Hi all, I just started with RxInfer.jl for simulations of patient recruitment in clinical trials. The simplest model is a simple Poisson-Gamma model, where each clinical site draws the (time homogeneous) rate for the Poisson process describing patient recruitment from a Gamma distribution. I am trying to implement in RxInfer but getting ERROR: UndefRefError: access to undefined reference. I am sure this is some simple error on my part but I cannot find it. Appreciate any help.
using Distributions
"""
Follows 3.2.1 in the paper. Simulate data from a clinical trial enrollment process.
Note β is a rate parameter, but Distributions uses scale; we take 1/β in the function.
Note that the paper considers the "time step" to be a day.
"""
function pg_homogeneous(α, β, u, T)
N = length(α)
@assert N == length(β) == length(u)
λ = rand.(Gamma.(α, 1 ./ β)) # shape, rate parameterization
outmat = zeros(Int, N, T)
for i in 1:N
rate = [k < u[i] ? 0 : λ[i] for k in 1:T]
outmat[i, :] = rand.(Poisson.(rate))
end
return cumsum(outmat, dims=2) # return cumulative number of pts
end
# example with time-homogeneous rates
α = 1/(1.2^2)
β = α/0.02
N = 200
T = 400
u = rand(1:29*4, N)
recruitment_target = 1000
out_homogeneous = pg_homogeneous(fill(α, N), fill(β, N), u, T)
final_date = findfirst(sum(out_homogeneous, dims=1) .>= recruitment_target)[2]

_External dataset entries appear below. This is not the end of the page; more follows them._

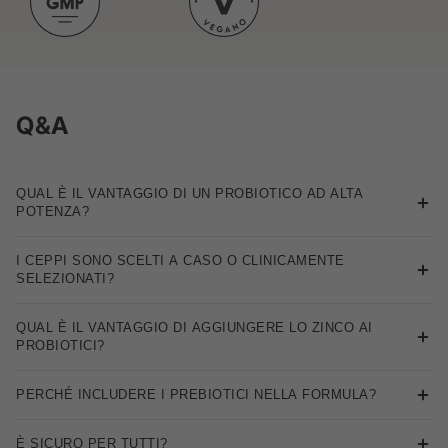
Q&A
QUAL È IL VANTAGGIO DI UN PROBIOTICO AD ALTA
POTENZA?
Una dose ad alta concentrazione come
150 miliardi di UFC aiuta a
I CEPPI SONO SCELTI A CASO O CLINICAMENTE
ristabilire l’equilibrio intestinale
in modo più efficace —
SELEZIONATI?
ripopolando i batteri buoni, alleviando i disturbi digestivi e
favorendo risultati più rapidi e duraturi.
Tutti i
20 ceppi
sono clinicamente selezionati per benefici specifici
QUAL È IL VANTAGGIO DI AGGIUNGERE LO ZINCO AI
- digestione, immunità ed equilibrio del microbioma.
PROBIOTICI?
Lo
zinco
rafforza l’immunità e la salute della pelle - potenziando
PERCHÉ INCLUDERE I PREBIOTICI NELLA FORMULA?
gli effetti oltre la sola digestione.
I prebiotici nutrono i batteri buoni, rendendo i probiotici più
È SICURO PER TUTTI?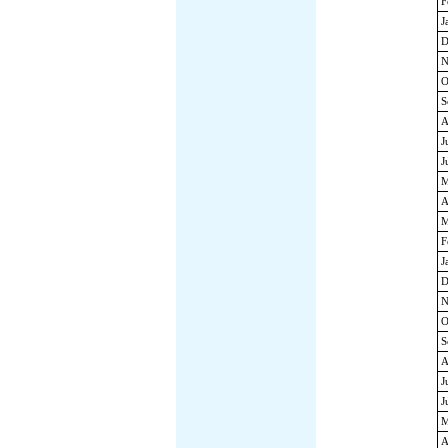
F
J
D
N
O
S
A
J
J
M
A
M
F
J
D
N
O
S
A
J
J
M
A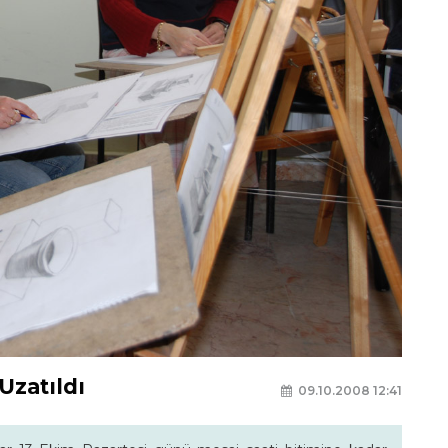
Uzatıldı
09.10.2008 12:41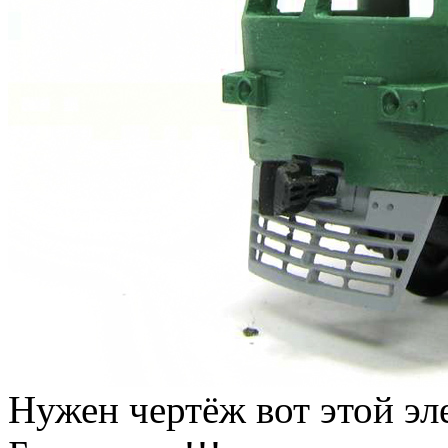
Нужен чертёж вот этой эл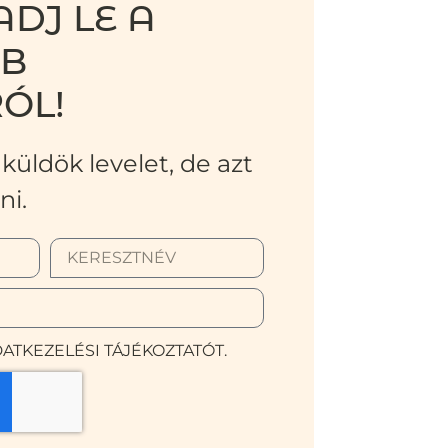
DJ LE A
BB
ÓL!
küldök levelet, de azt
ni.
ATKEZELÉSI TÁJÉKOZTATÓT.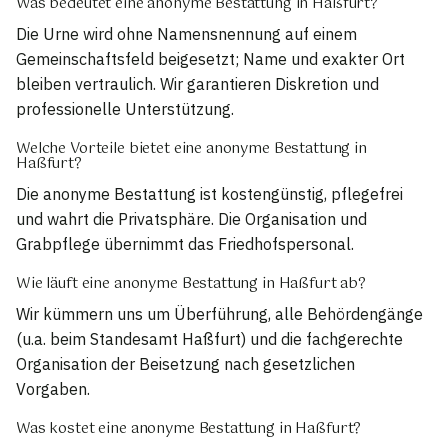
Was bedeutet eine anonyme Bestattung in Haßfurt?
Die Urne wird ohne Namensnennung auf einem
Gemeinschaftsfeld beigesetzt; Name und exakter Ort
bleiben vertraulich. Wir garantieren Diskretion und
professionelle Unterstützung.
Welche Vorteile bietet eine anonyme Bestattung in
Haßfurt?
Die anonyme Bestattung ist kostengünstig, pflegefrei
und wahrt die Privatsphäre. Die Organisation und
Grabpflege übernimmt das Friedhofspersonal.
Wie läuft eine anonyme Bestattung in Haßfurt ab?
Wir kümmern uns um Überführung, alle Behördengänge
(u.a. beim Standesamt Haßfurt) und die fachgerechte
Organisation der Beisetzung nach gesetzlichen
Vorgaben.
Was kostet eine anonyme Bestattung in Haßfurt?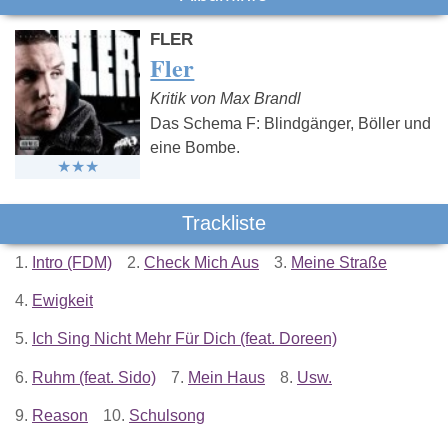
FLER
Fler
Kritik von Max Brandl
Das Schema F: Blindgänger, Böller und
eine Bombe.
Trackliste
1.
Intro (FDM)
2.
Check Mich Aus
3.
Meine Straße
4.
Ewigkeit
5.
Ich Sing Nicht Mehr Für Dich (feat. Doreen)
6.
Ruhm (feat. Sido)
7.
Mein Haus
8.
Usw.
9.
Reason
10.
Schulsong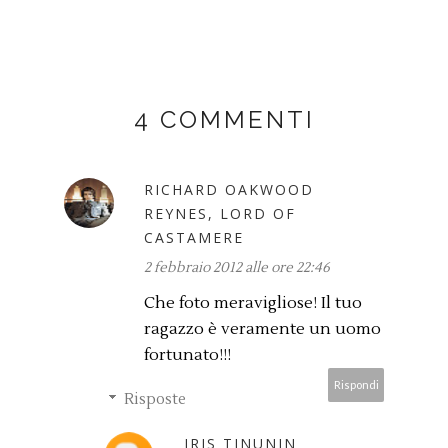
4 COMMENTI
RICHARD OAKWOOD
REYNES, LORD OF
CASTAMERE
2 febbraio 2012 alle ore 22:46
Che foto meravigliose! Il tuo
ragazzo è veramente un uomo
fortunato!!!
Rispondi
Risposte
IRIS TINUNIN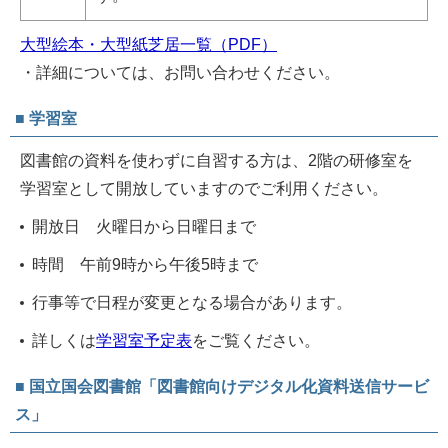
大型絵本・大型紙芝居一覧（PDF）
・詳細については、お問い合わせください。
■ 学習室
図書館の資料を使わずに自習する方は、2階の研修室を
学習室として開放していますのでご利用ください。
開放日 火曜日から日曜日まで
時間 午前9時から午後5時まで
行事等で日程が変更となる場合があります。
詳しくは
学習室予定表
をご覧ください。
■ 国立国会図書館「図書館向けデジタル化資料送信サービ
ス」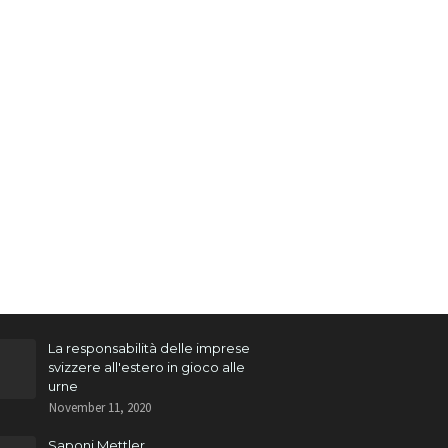
La responsabilità delle imprese
svizzere all'estero in gioco alle
urne
November 11, 2020
Saponi Mettler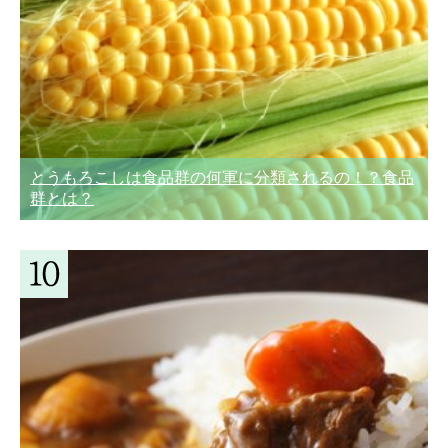
とうもろこしは食品群の何軍に分類されるの！？食品
群とは？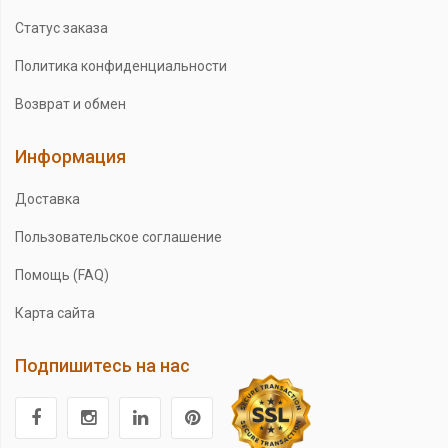
Статус заказа
Политика конфиденциальности
Возврат и обмен
Информация
Доставка
Пользовательское соглашение
Помощь (FAQ)
Карта сайта
Подпишитесь на нас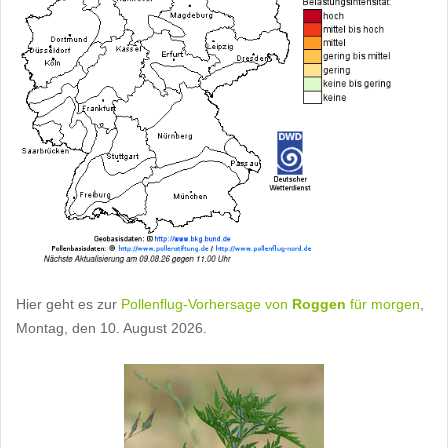
Hier geht es zur
Pollenflug-Vorhersage von
Roggen
für morgen
,
Montag, den 10. August 2026.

out_homogeneous = out_homogeneous[:, 1:final_date]
using RxInfer
# The inference model for the homogeneous PG model.
# This assumes that Gamma(α,β) is the common distribution of the
# rate for all centers (the simulation function in the paper generalizes that somewhat
# but all the math in the paper makes this simplifying assumption).
@model function pg_homogeneous_rxinfer(data, T, N, u)
# these are quite terrible priors for the Gamma(α,β)
# parameters, but the actual conjugate prior is quite a strange non-standard
# distribution (see Gamma entry in https://en.wikipedia.org/wiki/Conjugate_prior#When_likelihood_function_is_a_continuous_distribution)
# so let's use these for testing
α ~ Uniform(0, 10)
β ~ Uniform(1, 150)
# the main stochastic model
for i in 1:N
λ[i] ~ Gamma(shape=α, scale=β) # shape, scale parameterization
for k in 1:T
if k ≥ u[i] # recruitment has started
data[i, k] ~ Poisson(λ[i]) # Poisson draw at each day
end
end
end
end
infer_homogeneous = infer(
model = pg_homogeneous_rxinfer(T=final_date, N=N, u=u),
data = (data = out_homogeneous, )
)
Hey! Sorry I don’t have a definite solution but could this have something do with the conjugacy stuff? I understand that RxInfer requires it by default and if you have a non-conjugate model you need to take some extra steps (?). (Coming from medicine myself, cool application by the way!)
I can’t quite figure out what’s happening. Seems like a malformed Vector value, with uninitialized fields, is constructed somehow, then trying to index into it throws UndefRefError. Either there’s a Julia bug, or (more likely, I guess) a bug in one of the packages here.
Try reporting a bug to RxInfer.jl, perhaps the maintainers figure it out.